Root-cause hypotheses
Ranked by base rate; the slow-burn alert tends to surface different root causes than the fast-burn one.
| Hypothesis | How to confirm | How to fix |
|---|---|---|
| One tenant is repeatedly hitting a quota or timeout, failing 100% of their calls | Per-tenant termination rate (query 4); journalctl -u tensor-wasm | grep '<tenant_id>' | Revoke or rate-limit their token; engage the tenant; raise quota if legitimate |
| Snapshot disk degraded (slow but not yet failed) — restore calls increasingly time out at 30 s | iostat -x 5 shows high %util on the snapshot device; tensor-wasm observe --once shows restore P95 climbing | Move snapshots to a faster volume; investigate the storage backend's own metrics |
| Memory leak slowly approaching the per-process limit; per-call allocations start failing before OOM kill | RSS climbing in systemctl status tensor-wasm or cat /proc/$(pidof tensor-wasm)/status | grep VmRSS; tensor_wasm_active_instances not draining | Restart tensor-wasm; file an issue with the RSS-over-time graph |
| Wasmtime engine accumulating compiled modules without eviction | tensor_wasm_active_instances high and stable; restart drops error rate immediately | Tune the engine's instance limit downward; consider periodic warm restart until the leak is fixed |
| Upstream dependency (auth backend, OTLP collector) slow and triggering tower middleware timeouts | curl directly against the dependency; tracing spans show long http.request parent with no child progress | Restore or temporarily bypass the dependency; tighten the middleware timeout if it is too loose |
When to page
Escalate to sev-1 if any of the following:
- The 30-minute error rate stays above 0.030 for more than two hours without identifying a hypothesis to act on.
- The slow burn upgrades to a fast burn (the
availability-fast-burn.mdalert starts firing). Handle that page first — it is louder for a reason. - The dashboard's
availability_http (30d)panel crosses below 99.3% (half the budget consumed in the rolling window). - A single tenant is identified as the cause but cannot be isolated via token revocation (e.g. the auth subsystem is also degraded).
Postmortem checklist
- Save
journalctl -u tensor-wasm --since '<incident_start - 30m>' --until '<incident_end + 30m>' > /tmp/tensor-wasm-slow-burn.log. - Capture the Prometheus snapshot for the full 6-hour window plus 30 minutes either side.

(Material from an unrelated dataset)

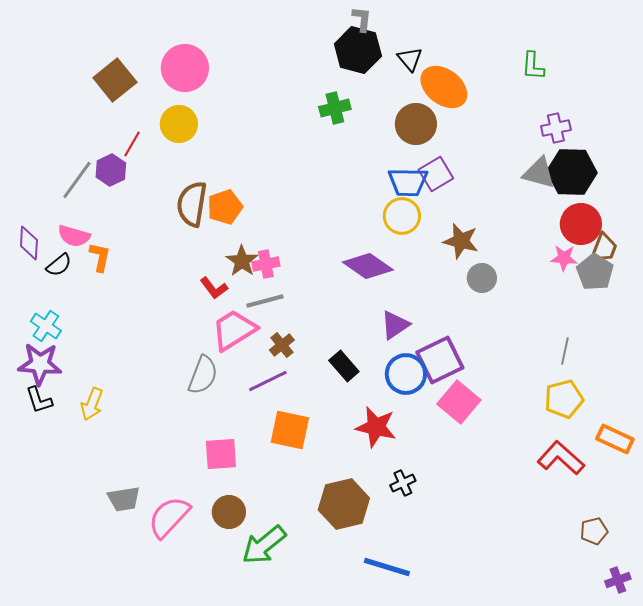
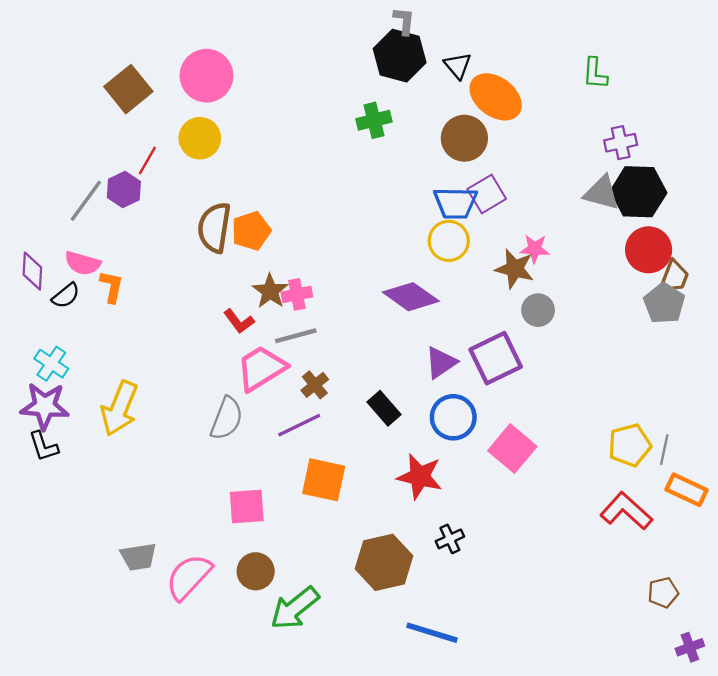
pink star: (564, 258) -> (535, 249), moved
gray line: (565, 351) -> (664, 450), moved
purple square: (440, 360) -> (496, 358), moved
yellow arrow: (92, 404) -> (119, 408), moved, size x1.5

- If a tenant was isolated during mitigation, file an issue against that tenant's onboarding ticket (or notify their owner channel) so the action is undone or formalised.
- Note the actual root cause in the issue's body even if the dashboard recovered before it was confirmed — a slow burn that auto-resolves is still worth attributing.
- Update the per-tenant config or quota defaults if the cause was a quota that was set too high.
- If the cause traces back to a release, follow up with a regression test added before the next release.
- Cross-reference the incident in the next CHANGELOG entry under "Operator-visible behaviour change" per
SLO.md§9.
Related
SLO.md§3 (target), §4.1 (budget), §5.2 (alert query).availability-fast-burn.md— escalate here if this alert upgrades.availability-very-slow-burn.md— the long-window ticket-severity variant of the same SLI.invoke-latency-spike.md— a slow upstream often surfaces here as both elevated latency AND elevated 5xx rate; cross-check that runbook's queries.rollback.md— the rollback procedure step 3 references.oncall-paging.md— escalation path used in "When to page".dashboards/README.md— the HTTP traffic row's "Error rate (5xx) by route" panel is the primary visual.